姉が開けた袋の中から、大きめのポーチが出てきた。化粧ポーチにも出来そうな、程良く大きいデザインで、シンプルな造りの中に、さり気なく姉の好きなキャラのモチーフが付いている。

「はーなんだこれ、めちゃくちゃオシャレじゃんか!好きなキャラも覚えててくれたのか、妹よ」

姉は私の両手を強く握ってきた。熱くなるといつもこうだ。今隣に座っていたら、きっとハグもされたに違いない。

「もう、大げさだな。もったいがらずにたくさん使ってよ?」

「ああ、大事に使う」

姉は鼻歌を歌いながらポーチをしまった。


 「最近、仕事の方はどうだ?少し前は、色んなお客さん増えてきてて困るって言ってたけど」

念願だったというこの店の人気メニュー『イギリス風カスタードクリームのせアップルパイ』を頬張りながら、姉は言った。

「最近はちょっと少なくなったよ。運が良かったのかな」

「じゃあその運、続いてほしいねぇ。もしまた何かあったら、姉ちゃんを頼ってくれ」

「あー…でも一つ、気になることはあって」

「何だ?もしかして、恋の悩みとか?」

「もう、違う。そうじゃなくて」

姉に、先日飴をくれた、氷雨先輩のことを話した。彼女の性格、仲良くなってみたいと思うけれど上手くいかないことを話した。
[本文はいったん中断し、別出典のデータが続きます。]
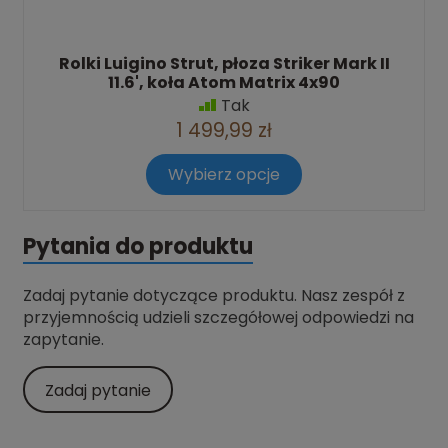
Rolki Luigino Strut, płoza Striker Mark II
11.6', koła Atom Matrix 4x90
Tak
1 499,99 zł
Wybierz opcje
Pytania do produktu
Zadaj pytanie dotyczące produktu. Nasz zespół z
przyjemnością udzieli szczegółowej odpowiedzi na
zapytanie.
Zadaj pytanie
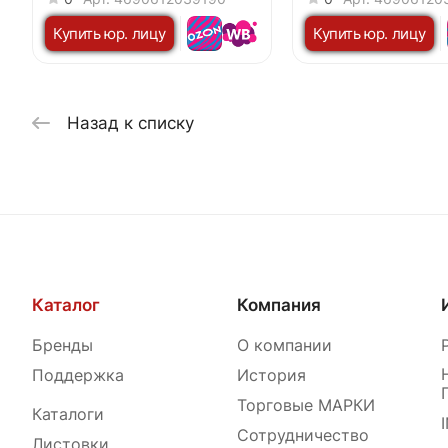
Купить юр. лицу
Купить юр. лицу
Назад к списку
Каталог
Компания
Бренды
О компании
Поддержка
История
Торговые МАРКИ
Каталоги
Сотрудничество
Листовки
「うーん、それはきっと訳ありだね。何か深い理由があるんだろうな」

「私、先輩に良くしてもらってるから、もっと先輩のことを知って、先輩に合ったお返しみたいなことをしたいんだよ」

私が一生懸命に話すと、姉は冷静な顔をしているものの、真剣な姿勢で答えてくれた。

「それは物で返すとかじゃなくて、行動で返す…例えば、その先輩が困ってる時に、先輩に合ったサポートをさせてもらって返すとか、そういうことか?」

「うんそう、そんなかんじ!ちゃんと伝わって嬉しいな」

私がそう言って笑うと、姉は胸を張った。

「フッ。何てったってオレは、めいの姉だからな」

いつもより低めの声で気取って言う姿は、何だか女性歌劇団の男役のようだった。

「はいはい、イケボごちそうさま」

「何だよーオレの貴重なイケボを軽く受け流すなよ」

不貞腐れた後、姉は腕組みして続ける。

「まあめいの気持ちも分かるけど、あまり踏み込みすぎるのも良くないしな…。あ、じゃあ、休憩の時、一回一緒にランチしてみるのはどうだ?」

「ランチ?」

私は目を瞬かせる。

「そう。ご飯食べる時って、何かとその人の地が出やすいことあるだろ?普段しないような話も、ぽろっとしちゃうかもしれない」

「なるほど。ただ先輩、いつも一人でご飯食べてるみたいだから、誘っても受けてくれるかどうか…」

すると、姉は得意そうに話す。

「そこは、めいのかわいい後輩アピールをぶちかませばいいんだよ」

「何それ」

「だからほら、『ダメですかぁー?私、どうしても先輩と一緒に食べたいんですぅ…(瞬き)』みたいなかんじでさ」

「却下。そんなのぶりっ子だと思われて引かれて終わりだよ」

「何言ってるのさ。めいのかわいさは半端ないんだから、やれば上手くいくって」

「ない。ありえないから。でもとりあえず、どうにか先輩をランチには誘ってみる」

私はちょっとむくれながら、ケーキを一口頬張るのだった。